[Opening Working data section]
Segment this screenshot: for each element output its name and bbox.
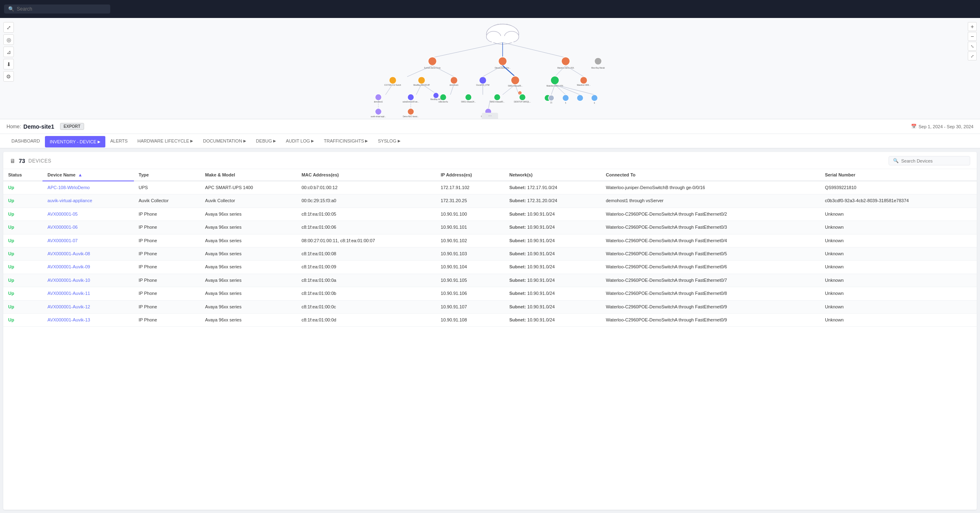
table-row[interactable]: Up AVX000001-Auvik-10 IP Phone Avaya 96x… (3, 274, 977, 287)
cell-networks: Subnet: 10.90.91.0/24 (504, 221, 601, 234)
table-row[interactable]: Up AVX000001-Auvik-12 IP Phone Avaya 96x… (3, 300, 977, 313)
tab-dashboard[interactable]: DASHBOARD (7, 134, 45, 149)
tab-inventory-device[interactable]: INVENTORY - DEVICE ▶ (45, 136, 105, 147)
cell-device-name[interactable]: AVX000001-Auvik-08 (42, 247, 134, 260)
node-icx[interactable] (389, 77, 396, 84)
cell-type: IP Phone (134, 261, 200, 274)
table-row[interactable]: Up AVX000001-06 IP Phone Avaya 96xx seri… (3, 221, 977, 234)
col-device-name[interactable]: Device Name ▲ (42, 169, 134, 181)
table-row[interactable]: Up AVX000001-Auvik-11 IP Phone Avaya 96x… (3, 287, 977, 300)
devices-table-container[interactable]: Status Device Name ▲ Type Make & Model M… (3, 169, 977, 510)
map-collapse-handle[interactable]: ··· (482, 113, 498, 119)
svg-point-37 (408, 94, 414, 100)
tab-traffic-insights[interactable]: TRAFFICINSIGHTS ▶ (319, 134, 373, 149)
cell-make-model: Avaya 96xx series (200, 261, 296, 274)
cell-connected-to: Waterloo-C2960POE-DemoSwitchA through Fa… (601, 221, 820, 234)
svg-point-43 (494, 94, 501, 100)
cell-device-name[interactable]: AVX000001-05 (42, 207, 134, 221)
table-row[interactable]: Up AVX000001-Auvik-09 IP Phone Avaya 96x… (3, 261, 977, 274)
tab-audit-log[interactable]: AUDIT LOG ▶ (281, 134, 319, 149)
node-westbay-m225[interactable] (418, 77, 425, 84)
cell-device-name[interactable]: AVX000001-07 (42, 234, 134, 247)
svg-text:5: 5 (565, 102, 566, 104)
cell-make-model: Auvik Collector (200, 194, 296, 207)
table-row[interactable]: Up AVX000001-Auvik-08 IP Phone Avaya 96x… (3, 247, 977, 260)
svg-text:auvik-virtual-appl...: auvik-virtual-appl... (371, 116, 386, 118)
svg-line-14 (483, 65, 503, 76)
zoom-reset-button[interactable]: ⤢ (968, 51, 977, 60)
cell-device-name[interactable]: AVX000001-Auvik-12 (42, 300, 134, 313)
node-ciscoas-otw[interactable] (479, 77, 487, 84)
global-search-box[interactable]: 🔍 (4, 4, 110, 13)
devices-table: Status Device Name ▲ Type Make & Model M… (3, 169, 977, 327)
table-row[interactable]: Up APC-108-WtrloDemo UPS APC SMART-UPS 1… (3, 181, 977, 194)
cell-status: Up (3, 234, 42, 247)
node-sykash[interactable] (428, 57, 437, 65)
zoom-in-button[interactable]: + (968, 22, 977, 31)
map-zoom-controls: + − ⤡ ⤢ (968, 22, 977, 60)
zoom-out-button[interactable]: − (968, 32, 977, 41)
cell-device-name[interactable]: APC-108-WtrloDemo (42, 181, 134, 194)
node-sw02-ottawa[interactable] (511, 76, 519, 85)
tab-hardware-lifecycle[interactable]: HARDWARE LIFECYCLE ▶ (133, 134, 198, 149)
tab-syslog[interactable]: SYSLOG ▶ (373, 134, 405, 149)
search-input[interactable] (17, 6, 106, 12)
device-icon: 🖥 (10, 158, 16, 164)
svg-point-68 (433, 93, 439, 98)
search-icon: 🔍 (8, 6, 14, 12)
tab-debug[interactable]: DEBUG ▶ (251, 134, 281, 149)
site-name[interactable]: Demo-site1 (23, 123, 54, 130)
cell-device-name[interactable]: AVX000001-Auvik-13 (42, 313, 134, 326)
cell-make-model: Avaya 96xx series (200, 287, 296, 300)
cell-ip: 172.31.20.25 (436, 194, 504, 207)
tab-documentation[interactable]: DOCUMENTATION ▶ (198, 134, 251, 149)
cell-mac: c8:1f:ea:01:00:05 (296, 207, 436, 221)
col-make-model: Make & Model (200, 169, 296, 181)
download-tool-button[interactable]: ⬇ (3, 59, 14, 69)
table-row[interactable]: Up auvik-virtual-appliance Auvik Collect… (3, 194, 977, 207)
cell-networks: Subnet: 10.90.91.0/24 (504, 300, 601, 313)
cell-device-name[interactable]: auvik-virtual-appliance (42, 194, 134, 207)
cell-mac: 00:c0:b7:01:00:12 (296, 181, 436, 194)
date-range: 📅 Sep 1, 2024 - Sep 30, 2024 (911, 124, 973, 129)
node-ottawa-for[interactable] (498, 57, 507, 65)
cell-serial: Unknown (820, 287, 977, 300)
top-bar: 🔍 (0, 0, 980, 18)
select-tool-button[interactable]: ⤢ (3, 22, 14, 33)
node-waterloo-c960[interactable] (580, 77, 588, 84)
svg-text:6: 6 (594, 102, 595, 104)
cell-connected-to: Waterloo-C2960POE-DemoSwitchA through Fa… (601, 287, 820, 300)
cell-networks: Subnet: 10.90.91.0/24 (504, 207, 601, 221)
node-demohist1[interactable] (375, 94, 382, 100)
node-westbay-meraki[interactable] (595, 58, 602, 65)
cell-device-name[interactable]: AVX000001-06 (42, 221, 134, 234)
device-count: 73 (19, 158, 25, 164)
cell-serial: Unknown (820, 300, 977, 313)
cell-device-name[interactable]: AVX000001-Auvik-11 (42, 287, 134, 300)
node-waterloo-asa[interactable] (561, 57, 570, 65)
home-label: Home: (7, 124, 21, 129)
cell-networks: Subnet: 10.90.91.0/24 (504, 234, 601, 247)
filter-tool-button[interactable]: ⊿ (3, 47, 14, 57)
cell-ip: 10.90.91.100 (436, 207, 504, 221)
cell-type: IP Phone (134, 313, 200, 326)
cell-device-name[interactable]: AVX000001-Auvik-09 (42, 261, 134, 274)
svg-text:WestBay-MG225-8P: WestBay-MG225-8P (413, 84, 430, 86)
tab-alerts[interactable]: ALERTS (105, 134, 133, 149)
svg-line-13 (432, 65, 454, 76)
search-devices-box[interactable]: 🔍 (889, 156, 970, 165)
search-devices-input[interactable] (901, 158, 966, 163)
table-row[interactable]: Up AVX000001-Auvik-13 IP Phone Avaya 96x… (3, 313, 977, 326)
export-button[interactable]: EXPORT (60, 123, 84, 130)
table-row[interactable]: Up AVX000001-07 IP Phone Avaya 96xx seri… (3, 234, 977, 247)
node-waterloo-demo[interactable] (550, 76, 559, 85)
zoom-fit-button[interactable]: ⤡ (968, 42, 977, 51)
target-tool-button[interactable]: ◎ (3, 34, 14, 45)
cell-connected-to: demohost1 through vsServer (601, 194, 820, 207)
settings-tool-button[interactable]: ⚙ (3, 71, 14, 82)
table-row[interactable]: Up AVX000001-05 IP Phone Avaya 96xx seri… (3, 207, 977, 221)
inventory-header: 🖥 73 DEVICES 🔍 (3, 152, 977, 169)
cell-ip: 10.90.91.102 (436, 234, 504, 247)
cell-device-name[interactable]: AVX000001-Auvik-10 (42, 274, 134, 287)
svg-point-20 (450, 77, 458, 84)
[Closing Working data section]
Problem description:
If a record holds a picture, leave that picture out; retype everything else exactly.

Completed task:
Segment this screenshot: for each element output its name and bbox.
table-row[interactable]: Up AVX000001-Auvik-10 IP Phone Avaya 96x… (3, 274, 977, 287)
cell-networks: Subnet: 10.90.91.0/24 (504, 221, 601, 234)
table-row[interactable]: Up AVX000001-Auvik-12 IP Phone Avaya 96x… (3, 300, 977, 313)
tab-dashboard[interactable]: DASHBOARD (7, 134, 45, 149)
tab-inventory-device[interactable]: INVENTORY - DEVICE ▶ (45, 136, 105, 147)
cell-device-name[interactable]: AVX000001-Auvik-08 (42, 247, 134, 260)
node-icx[interactable] (389, 77, 396, 84)
cell-type: IP Phone (134, 261, 200, 274)
table-row[interactable]: Up AVX000001-06 IP Phone Avaya 96xx seri… (3, 221, 977, 234)
col-device-name[interactable]: Device Name ▲ (42, 169, 134, 181)
table-row[interactable]: Up AVX000001-Auvik-11 IP Phone Avaya 96x… (3, 287, 977, 300)
devices-table-container[interactable]: Status Device Name ▲ Type Make & Model M… (3, 169, 977, 510)
map-collapse-handle[interactable]: ··· (482, 113, 498, 119)
svg-point-37 (408, 94, 414, 100)
tab-traffic-insights[interactable]: TRAFFICINSIGHTS ▶ (319, 134, 373, 149)
cell-make-model: Avaya 96xx series (200, 261, 296, 274)
cell-connected-to: Waterloo-C2960POE-DemoSwitchA through Fa… (601, 221, 820, 234)
svg-point-43 (494, 94, 501, 100)
cell-device-name[interactable]: AVX000001-05 (42, 207, 134, 221)
table-row[interactable]: Up AVX000001-Auvik-09 IP Phone Avaya 96x… (3, 261, 977, 274)
tab-audit-log[interactable]: AUDIT LOG ▶ (281, 134, 319, 149)
node-westbay-m225[interactable] (418, 77, 425, 84)
cell-device-name[interactable]: AVX000001-07 (42, 234, 134, 247)
svg-text:5: 5 (565, 102, 566, 104)
cell-make-model: Auvik Collector (200, 194, 296, 207)
table-row[interactable]: Up AVX000001-Auvik-08 IP Phone Avaya 96x… (3, 247, 977, 260)
svg-text:auvik-virtual-appl...: auvik-virtual-appl... (371, 116, 386, 118)
svg-line-14 (483, 65, 503, 76)
zoom-reset-button[interactable]: ⤢ (968, 51, 977, 60)
cell-device-name[interactable]: AVX000001-Auvik-12 (42, 300, 134, 313)
node-ciscoas-otw[interactable] (479, 77, 487, 84)
global-search-box[interactable]: 🔍 (4, 4, 110, 13)
devices-table: Status Device Name ▲ Type Make & Model M… (3, 169, 977, 327)
table-row[interactable]: Up APC-108-WtrloDemo UPS APC SMART-UPS 1… (3, 181, 977, 194)
cell-status: Up (3, 234, 42, 247)
node-sykash[interactable] (428, 57, 437, 65)
zoom-in-button[interactable]: + (968, 22, 977, 31)
map-zoom-controls: + − ⤡ ⤢ (968, 22, 977, 60)
zoom-out-button[interactable]: − (968, 32, 977, 41)
cell-device-name[interactable]: APC-108-WtrloDemo (42, 181, 134, 194)
node-sw02-ottawa[interactable] (511, 76, 519, 85)
tab-hardware-lifecycle[interactable]: HARDWARE LIFECYCLE ▶ (133, 134, 198, 149)
tab-syslog[interactable]: SYSLOG ▶ (373, 134, 405, 149)
search-input[interactable] (17, 6, 106, 12)
device-icon: 🖥 (10, 158, 16, 164)
svg-point-68 (433, 93, 439, 98)
search-icon: 🔍 (8, 6, 14, 12)
tab-debug[interactable]: DEBUG ▶ (251, 134, 281, 149)
site-name[interactable]: Demo-site1 (23, 123, 54, 130)
cell-device-name[interactable]: AVX000001-Auvik-13 (42, 313, 134, 326)
cell-make-model: Avaya 96xx series (200, 287, 296, 300)
cell-ip: 172.31.20.25 (436, 194, 504, 207)
tab-documentation[interactable]: DOCUMENTATION ▶ (198, 134, 251, 149)
cell-mac: c8:1f:ea:01:00:05 (296, 207, 436, 221)
col-make-model: Make & Model (200, 169, 296, 181)
download-tool-button[interactable]: ⬇ (3, 59, 14, 69)
table-row[interactable]: Up auvik-virtual-appliance Auvik Collect… (3, 194, 977, 207)
cell-networks: Subnet: 10.90.91.0/24 (504, 300, 601, 313)
cell-device-name[interactable]: auvik-virtual-appliance (42, 194, 134, 207)
cell-mac: 00:c0:b7:01:00:12 (296, 181, 436, 194)
date-range: 📅 Sep 1, 2024 - Sep 30, 2024 (911, 124, 973, 129)
node-ottawa-for[interactable] (498, 57, 507, 65)
cell-serial: Unknown (820, 287, 977, 300)
top-bar: 🔍 (0, 0, 980, 18)
select-tool-button[interactable]: ⤢ (3, 22, 14, 33)
node-waterloo-c960[interactable] (580, 77, 588, 84)
svg-text:6: 6 (594, 102, 595, 104)
cell-connected-to: Waterloo-C2960POE-DemoSwitchA through Fa… (601, 287, 820, 300)
cell-networks: Subnet: 10.90.91.0/24 (504, 207, 601, 221)
node-demohist1[interactable] (375, 94, 382, 100)
node-westbay-meraki[interactable] (595, 58, 602, 65)
cell-device-name[interactable]: AVX000001-06 (42, 221, 134, 234)
device-count: 73 (19, 158, 25, 164)
cell-serial: Unknown (820, 300, 977, 313)
cell-device-name[interactable]: AVX000001-Auvik-11 (42, 287, 134, 300)
node-waterloo-asa[interactable] (561, 57, 570, 65)
home-label: Home: (7, 124, 21, 129)
cell-networks: Subnet: 10.90.91.0/24 (504, 234, 601, 247)
filter-tool-button[interactable]: ⊿ (3, 47, 14, 57)
cell-ip: 10.90.91.100 (436, 207, 504, 221)
cell-type: IP Phone (134, 313, 200, 326)
cell-device-name[interactable]: AVX000001-Auvik-09 (42, 261, 134, 274)
svg-text:WestBay-MG225-8P: WestBay-MG225-8P (413, 84, 430, 86)
tab-alerts[interactable]: ALERTS (105, 134, 133, 149)
svg-line-13 (432, 65, 454, 76)
search-devices-box[interactable]: 🔍 (889, 156, 970, 165)
search-devices-input[interactable] (901, 158, 966, 163)
table-row[interactable]: Up AVX000001-Auvik-13 IP Phone Avaya 96x… (3, 313, 977, 326)
export-button[interactable]: EXPORT (60, 123, 84, 130)
table-row[interactable]: Up AVX000001-07 IP Phone Avaya 96xx seri… (3, 234, 977, 247)
node-waterloo-demo[interactable] (550, 76, 559, 85)
zoom-fit-button[interactable]: ⤡ (968, 42, 977, 51)
target-tool-button[interactable]: ◎ (3, 34, 14, 45)
cell-connected-to: demohost1 through vsServer (601, 194, 820, 207)
settings-tool-button[interactable]: ⚙ (3, 71, 14, 82)
table-row[interactable]: Up AVX000001-05 IP Phone Avaya 96xx seri… (3, 207, 977, 221)
inventory-header: 🖥 73 DEVICES 🔍 (3, 152, 977, 169)
cell-ip: 10.90.91.102 (436, 234, 504, 247)
cell-device-name[interactable]: AVX000001-Auvik-10 (42, 274, 134, 287)
svg-point-20 (450, 77, 458, 84)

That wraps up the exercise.